Department of Statistics, Florida State University, Tallahassee, Florida.
Department of Statistics and Data Sciences, University of Texas at Austin, Austin, Texas.
Stat Med. 2023 Feb 10;42(3):246-263. doi: 10.1002/sim.9613. Epub 2022 Nov 25.
This paper introduces a nonparametric regression approach for univariate and multivariate skewed responses using Bayesian additive regression trees (BART). Existing BART methods use ensembles of decision trees to model a mean function, and have become popular recently due to their high prediction accuracy and ease of use. The usual assumption of a univariate Gaussian error distribution, however, is restrictive in many biomedical applications. Motivated by an oral health study, we provide a useful extension of BART, the skewBART model, to address this problem. We then extend skewBART to allow for multivariate responses, with information shared across the decision trees associated with different responses within the same subject. The methodology accommodates within-subject association, and allows varying skewness parameters for the varying multivariate responses. We illustrate the benefits of our multivariate skewBART proposal over existing alternatives via simulation studies and application to the oral health dataset with bivariate highly skewed responses. Our methodology is implementable via the R package skewBART, available on GitHub.

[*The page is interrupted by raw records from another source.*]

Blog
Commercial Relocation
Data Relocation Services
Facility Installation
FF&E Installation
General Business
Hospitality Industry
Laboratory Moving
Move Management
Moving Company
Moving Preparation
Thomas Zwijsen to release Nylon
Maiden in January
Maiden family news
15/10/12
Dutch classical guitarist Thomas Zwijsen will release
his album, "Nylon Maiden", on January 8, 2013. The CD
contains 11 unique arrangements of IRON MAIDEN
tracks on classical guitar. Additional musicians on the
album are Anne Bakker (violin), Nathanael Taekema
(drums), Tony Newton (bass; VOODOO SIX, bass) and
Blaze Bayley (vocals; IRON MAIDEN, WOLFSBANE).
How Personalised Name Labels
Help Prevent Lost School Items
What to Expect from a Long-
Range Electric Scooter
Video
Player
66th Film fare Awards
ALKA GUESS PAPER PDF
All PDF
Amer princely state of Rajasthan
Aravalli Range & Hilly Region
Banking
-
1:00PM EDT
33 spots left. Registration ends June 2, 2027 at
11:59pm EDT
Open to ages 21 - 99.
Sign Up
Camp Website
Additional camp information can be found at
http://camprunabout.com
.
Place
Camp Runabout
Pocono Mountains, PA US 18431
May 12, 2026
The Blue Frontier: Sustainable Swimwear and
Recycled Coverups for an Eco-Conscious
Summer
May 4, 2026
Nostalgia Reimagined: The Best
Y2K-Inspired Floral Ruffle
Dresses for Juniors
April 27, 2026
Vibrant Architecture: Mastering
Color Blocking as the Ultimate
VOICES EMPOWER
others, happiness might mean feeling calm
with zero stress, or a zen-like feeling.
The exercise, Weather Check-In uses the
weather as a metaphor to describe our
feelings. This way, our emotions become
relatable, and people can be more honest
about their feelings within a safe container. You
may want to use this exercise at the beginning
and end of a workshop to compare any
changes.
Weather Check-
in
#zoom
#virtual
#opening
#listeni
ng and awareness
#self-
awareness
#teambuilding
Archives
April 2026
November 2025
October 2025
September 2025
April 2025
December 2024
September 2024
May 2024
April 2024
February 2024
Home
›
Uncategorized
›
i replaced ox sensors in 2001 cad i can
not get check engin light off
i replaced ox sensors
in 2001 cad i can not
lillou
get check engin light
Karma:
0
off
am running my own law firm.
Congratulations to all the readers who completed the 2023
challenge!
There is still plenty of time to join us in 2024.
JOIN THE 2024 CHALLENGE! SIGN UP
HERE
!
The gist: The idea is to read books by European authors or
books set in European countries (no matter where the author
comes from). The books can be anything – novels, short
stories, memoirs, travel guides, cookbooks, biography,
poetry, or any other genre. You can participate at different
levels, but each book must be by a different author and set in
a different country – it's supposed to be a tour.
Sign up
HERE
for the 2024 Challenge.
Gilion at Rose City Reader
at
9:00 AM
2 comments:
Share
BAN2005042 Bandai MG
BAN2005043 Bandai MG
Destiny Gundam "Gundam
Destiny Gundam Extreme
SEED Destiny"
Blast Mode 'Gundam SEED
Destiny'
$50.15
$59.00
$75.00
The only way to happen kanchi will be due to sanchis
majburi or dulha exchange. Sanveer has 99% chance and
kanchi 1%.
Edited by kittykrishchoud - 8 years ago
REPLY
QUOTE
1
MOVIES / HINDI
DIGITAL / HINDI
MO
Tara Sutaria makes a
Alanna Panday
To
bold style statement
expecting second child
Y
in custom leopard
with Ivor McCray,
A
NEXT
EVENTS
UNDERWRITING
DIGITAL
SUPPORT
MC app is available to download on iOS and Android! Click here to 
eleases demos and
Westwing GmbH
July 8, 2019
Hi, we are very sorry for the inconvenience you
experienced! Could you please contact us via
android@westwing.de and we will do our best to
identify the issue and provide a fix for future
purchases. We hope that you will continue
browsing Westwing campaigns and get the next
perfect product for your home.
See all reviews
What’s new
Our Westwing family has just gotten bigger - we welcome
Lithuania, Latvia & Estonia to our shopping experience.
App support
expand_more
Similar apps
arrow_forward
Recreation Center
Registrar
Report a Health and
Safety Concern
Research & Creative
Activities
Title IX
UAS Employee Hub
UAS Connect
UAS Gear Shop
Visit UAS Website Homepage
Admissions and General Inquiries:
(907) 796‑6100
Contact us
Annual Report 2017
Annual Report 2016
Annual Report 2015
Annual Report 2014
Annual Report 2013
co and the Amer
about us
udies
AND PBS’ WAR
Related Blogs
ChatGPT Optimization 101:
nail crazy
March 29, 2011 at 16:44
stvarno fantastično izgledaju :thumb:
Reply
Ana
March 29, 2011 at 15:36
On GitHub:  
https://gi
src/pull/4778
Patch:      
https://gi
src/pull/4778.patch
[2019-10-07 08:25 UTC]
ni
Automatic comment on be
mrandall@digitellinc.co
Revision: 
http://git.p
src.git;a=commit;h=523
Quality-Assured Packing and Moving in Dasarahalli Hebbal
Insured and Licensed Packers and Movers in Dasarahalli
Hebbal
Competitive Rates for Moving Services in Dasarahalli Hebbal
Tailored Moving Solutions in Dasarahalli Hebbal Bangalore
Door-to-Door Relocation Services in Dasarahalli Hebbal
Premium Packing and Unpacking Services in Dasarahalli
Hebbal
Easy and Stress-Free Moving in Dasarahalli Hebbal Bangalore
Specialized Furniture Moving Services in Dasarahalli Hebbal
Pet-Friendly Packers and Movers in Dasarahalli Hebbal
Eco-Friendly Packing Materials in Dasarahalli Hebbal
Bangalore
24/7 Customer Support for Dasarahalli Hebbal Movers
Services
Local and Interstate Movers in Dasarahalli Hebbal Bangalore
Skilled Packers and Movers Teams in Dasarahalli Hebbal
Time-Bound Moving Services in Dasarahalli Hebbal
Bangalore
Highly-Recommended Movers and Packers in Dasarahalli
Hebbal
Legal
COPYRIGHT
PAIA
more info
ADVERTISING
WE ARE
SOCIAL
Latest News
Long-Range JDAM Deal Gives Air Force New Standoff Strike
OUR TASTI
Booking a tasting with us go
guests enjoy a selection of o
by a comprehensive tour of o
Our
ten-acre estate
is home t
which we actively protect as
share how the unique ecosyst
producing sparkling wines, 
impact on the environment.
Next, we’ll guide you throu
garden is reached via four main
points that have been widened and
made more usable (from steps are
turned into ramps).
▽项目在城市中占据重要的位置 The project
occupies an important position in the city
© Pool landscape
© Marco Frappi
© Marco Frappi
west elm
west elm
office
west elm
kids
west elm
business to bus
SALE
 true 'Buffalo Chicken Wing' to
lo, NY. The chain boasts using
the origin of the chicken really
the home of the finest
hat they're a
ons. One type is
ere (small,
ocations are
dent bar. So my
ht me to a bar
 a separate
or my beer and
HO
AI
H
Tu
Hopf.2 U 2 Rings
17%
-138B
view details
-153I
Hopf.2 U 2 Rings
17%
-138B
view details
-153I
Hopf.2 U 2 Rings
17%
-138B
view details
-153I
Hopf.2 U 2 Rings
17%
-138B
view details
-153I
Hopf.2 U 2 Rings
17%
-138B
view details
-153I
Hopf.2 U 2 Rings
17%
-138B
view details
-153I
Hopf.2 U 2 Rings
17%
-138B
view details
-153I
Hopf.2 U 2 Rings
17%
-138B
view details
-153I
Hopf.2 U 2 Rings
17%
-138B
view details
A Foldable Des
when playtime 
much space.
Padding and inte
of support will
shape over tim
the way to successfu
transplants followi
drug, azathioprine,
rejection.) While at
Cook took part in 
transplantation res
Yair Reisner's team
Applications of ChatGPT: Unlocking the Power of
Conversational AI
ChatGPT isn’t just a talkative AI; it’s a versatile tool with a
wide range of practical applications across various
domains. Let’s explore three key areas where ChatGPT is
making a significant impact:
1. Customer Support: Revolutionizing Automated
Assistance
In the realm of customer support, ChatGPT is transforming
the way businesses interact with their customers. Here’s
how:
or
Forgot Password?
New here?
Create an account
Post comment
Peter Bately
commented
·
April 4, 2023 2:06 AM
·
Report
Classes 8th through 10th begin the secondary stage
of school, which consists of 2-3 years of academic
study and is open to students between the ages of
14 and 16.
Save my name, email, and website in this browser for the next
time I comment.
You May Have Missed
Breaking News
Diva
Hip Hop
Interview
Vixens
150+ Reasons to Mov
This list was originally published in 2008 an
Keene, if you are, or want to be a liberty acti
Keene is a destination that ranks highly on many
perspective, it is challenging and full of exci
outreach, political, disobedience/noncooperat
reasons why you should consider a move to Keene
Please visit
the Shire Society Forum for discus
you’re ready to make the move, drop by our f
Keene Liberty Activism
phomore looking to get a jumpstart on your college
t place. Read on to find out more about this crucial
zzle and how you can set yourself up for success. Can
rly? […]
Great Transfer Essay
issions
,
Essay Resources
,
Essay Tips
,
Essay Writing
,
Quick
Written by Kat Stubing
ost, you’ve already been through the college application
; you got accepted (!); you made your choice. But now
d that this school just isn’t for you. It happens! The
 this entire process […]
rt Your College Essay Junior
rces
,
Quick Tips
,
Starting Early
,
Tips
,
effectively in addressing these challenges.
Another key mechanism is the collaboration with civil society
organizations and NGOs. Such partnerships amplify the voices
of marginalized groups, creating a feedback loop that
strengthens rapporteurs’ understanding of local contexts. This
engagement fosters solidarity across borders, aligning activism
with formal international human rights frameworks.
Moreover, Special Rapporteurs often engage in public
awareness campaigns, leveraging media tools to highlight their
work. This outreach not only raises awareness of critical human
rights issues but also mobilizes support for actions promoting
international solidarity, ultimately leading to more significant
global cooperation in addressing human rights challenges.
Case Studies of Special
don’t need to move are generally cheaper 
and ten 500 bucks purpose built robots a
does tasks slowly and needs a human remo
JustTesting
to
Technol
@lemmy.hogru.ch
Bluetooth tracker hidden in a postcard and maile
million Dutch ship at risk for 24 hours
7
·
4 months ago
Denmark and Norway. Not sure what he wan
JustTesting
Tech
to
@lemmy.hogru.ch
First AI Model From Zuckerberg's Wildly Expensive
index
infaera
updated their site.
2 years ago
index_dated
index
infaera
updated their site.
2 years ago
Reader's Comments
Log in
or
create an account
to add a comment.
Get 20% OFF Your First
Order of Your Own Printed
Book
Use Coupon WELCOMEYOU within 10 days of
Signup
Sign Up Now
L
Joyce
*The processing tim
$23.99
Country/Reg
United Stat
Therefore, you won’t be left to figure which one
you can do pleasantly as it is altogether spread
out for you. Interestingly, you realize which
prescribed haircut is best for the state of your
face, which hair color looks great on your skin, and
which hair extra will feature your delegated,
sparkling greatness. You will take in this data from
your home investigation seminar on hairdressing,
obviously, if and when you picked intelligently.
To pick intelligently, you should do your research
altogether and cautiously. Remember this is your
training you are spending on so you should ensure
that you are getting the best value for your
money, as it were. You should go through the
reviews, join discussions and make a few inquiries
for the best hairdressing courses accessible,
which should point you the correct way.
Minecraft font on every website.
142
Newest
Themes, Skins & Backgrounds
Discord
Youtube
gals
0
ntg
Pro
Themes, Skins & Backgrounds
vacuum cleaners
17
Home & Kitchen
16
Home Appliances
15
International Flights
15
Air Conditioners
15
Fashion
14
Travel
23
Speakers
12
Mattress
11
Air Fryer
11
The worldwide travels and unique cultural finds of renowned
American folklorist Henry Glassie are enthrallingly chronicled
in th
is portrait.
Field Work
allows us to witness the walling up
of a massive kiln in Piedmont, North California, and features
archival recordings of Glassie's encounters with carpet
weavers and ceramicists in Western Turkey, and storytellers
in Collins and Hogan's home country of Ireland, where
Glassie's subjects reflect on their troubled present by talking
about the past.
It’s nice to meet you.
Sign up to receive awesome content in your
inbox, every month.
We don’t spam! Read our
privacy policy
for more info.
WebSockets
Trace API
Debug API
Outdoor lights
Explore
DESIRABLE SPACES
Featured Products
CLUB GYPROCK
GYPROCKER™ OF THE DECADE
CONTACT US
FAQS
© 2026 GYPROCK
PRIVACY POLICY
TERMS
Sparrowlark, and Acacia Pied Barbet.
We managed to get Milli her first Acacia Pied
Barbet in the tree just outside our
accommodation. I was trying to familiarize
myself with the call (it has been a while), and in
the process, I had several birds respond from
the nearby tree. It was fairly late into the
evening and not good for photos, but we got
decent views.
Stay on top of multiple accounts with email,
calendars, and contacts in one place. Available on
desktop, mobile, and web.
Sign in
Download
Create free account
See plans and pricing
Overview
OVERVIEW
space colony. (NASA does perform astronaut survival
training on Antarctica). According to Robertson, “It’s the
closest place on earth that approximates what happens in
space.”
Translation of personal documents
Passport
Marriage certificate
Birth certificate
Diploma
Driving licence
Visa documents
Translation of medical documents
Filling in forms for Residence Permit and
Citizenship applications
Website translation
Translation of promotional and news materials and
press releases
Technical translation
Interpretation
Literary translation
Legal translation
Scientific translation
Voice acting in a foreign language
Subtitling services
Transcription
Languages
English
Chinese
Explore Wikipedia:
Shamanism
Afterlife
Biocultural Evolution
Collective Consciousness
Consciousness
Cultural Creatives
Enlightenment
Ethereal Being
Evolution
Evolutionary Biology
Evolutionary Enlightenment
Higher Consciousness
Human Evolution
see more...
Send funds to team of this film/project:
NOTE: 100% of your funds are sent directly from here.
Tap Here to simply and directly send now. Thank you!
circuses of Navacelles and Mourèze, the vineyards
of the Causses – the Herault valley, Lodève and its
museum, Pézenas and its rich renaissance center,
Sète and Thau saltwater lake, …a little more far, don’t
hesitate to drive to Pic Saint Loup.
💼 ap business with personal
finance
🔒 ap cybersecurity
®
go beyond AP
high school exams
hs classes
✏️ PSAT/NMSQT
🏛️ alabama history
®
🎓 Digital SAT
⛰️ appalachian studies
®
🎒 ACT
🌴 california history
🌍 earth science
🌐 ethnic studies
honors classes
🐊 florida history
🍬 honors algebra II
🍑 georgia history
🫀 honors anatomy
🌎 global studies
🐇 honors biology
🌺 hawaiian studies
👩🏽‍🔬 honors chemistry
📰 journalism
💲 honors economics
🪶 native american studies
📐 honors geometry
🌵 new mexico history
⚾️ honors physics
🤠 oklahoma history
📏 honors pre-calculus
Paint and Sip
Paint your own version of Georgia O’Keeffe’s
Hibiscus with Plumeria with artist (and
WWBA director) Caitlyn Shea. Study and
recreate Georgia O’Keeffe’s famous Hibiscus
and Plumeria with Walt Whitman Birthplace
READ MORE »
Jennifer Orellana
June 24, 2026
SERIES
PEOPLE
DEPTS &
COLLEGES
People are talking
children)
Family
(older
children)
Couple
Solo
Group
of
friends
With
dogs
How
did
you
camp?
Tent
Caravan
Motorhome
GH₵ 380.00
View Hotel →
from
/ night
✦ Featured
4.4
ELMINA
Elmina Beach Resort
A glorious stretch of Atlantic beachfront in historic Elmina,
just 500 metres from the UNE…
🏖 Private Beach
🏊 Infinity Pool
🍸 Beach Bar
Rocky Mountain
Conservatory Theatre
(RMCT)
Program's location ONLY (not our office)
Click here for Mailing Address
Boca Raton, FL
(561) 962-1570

本文提出了一种使用贝叶斯加法回归树(BART)对单变量和多变量偏态响应进行非参数回归的方法。现有的 BART 方法使用决策树的集合来对均值函数进行建模,由于其预测精度高和易于使用,因此最近变得非常流行。然而,单变量高斯误差分布的通常假设在许多生物医学应用中是有限制的。受一项口腔健康研究的启发,我们提供了 BART 的一个有用扩展,即 skewBART 模型,以解决这个问题。然后,我们将 skewBART 扩展到允许多变量响应,在同一主题内的不同响应中共享与不同决策树相关的信息。该方法适用于个体内关联,并允许对不同的多变量响应使用不同的偏度参数。我们通过模拟研究和对具有双变量高度偏态响应的口腔健康数据集的应用,说明了我们的多元偏态 skewBART 提议相对于现有替代方案的优势。我们的方法可以通过 R 包 skewBART 实现,该包可在 GitHub 上获得。